--- Input for this task Enclosed Below ---

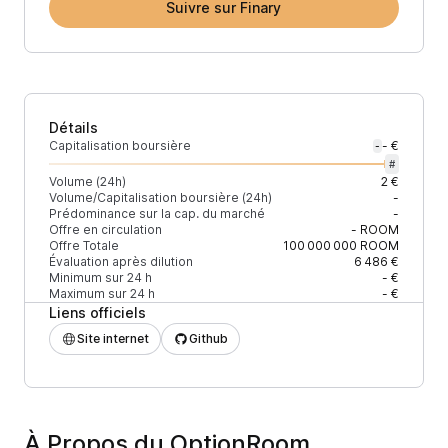
Suivre sur Finary
Détails
Capitalisation boursière
- €
-
#
Volume (24h)
2 €
Volume/Capitalisation boursière (24h)
-
Prédominance sur la cap. du marché
-
Offre en circulation
-
ROOM
Offre Totale
100 000 000
ROOM
Évaluation après dilution
6 486 €
Minimum sur 24 h
- €
Maximum sur 24 h
- €
Liens officiels
Site internet
Github
À Propos du OptionRoom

--- End of Enclosed Input for this task ---

## About this exercise
Output nothing but the records above, word for word, with the pictures removed.

## Response area
Suivre sur Finary
Détails
Capitalisation boursière
- €
-
#
Volume (24h)
2 €
Volume/Capitalisation boursière (24h)
-
Prédominance sur la cap. du marché
-
Offre en circulation
-
ROOM
Offre Totale
100 000 000
ROOM
Évaluation après dilution
6 486 €
Minimum sur 24 h
- €
Maximum sur 24 h
- €
Liens officiels
Site internet
Github
À Propos du OptionRoom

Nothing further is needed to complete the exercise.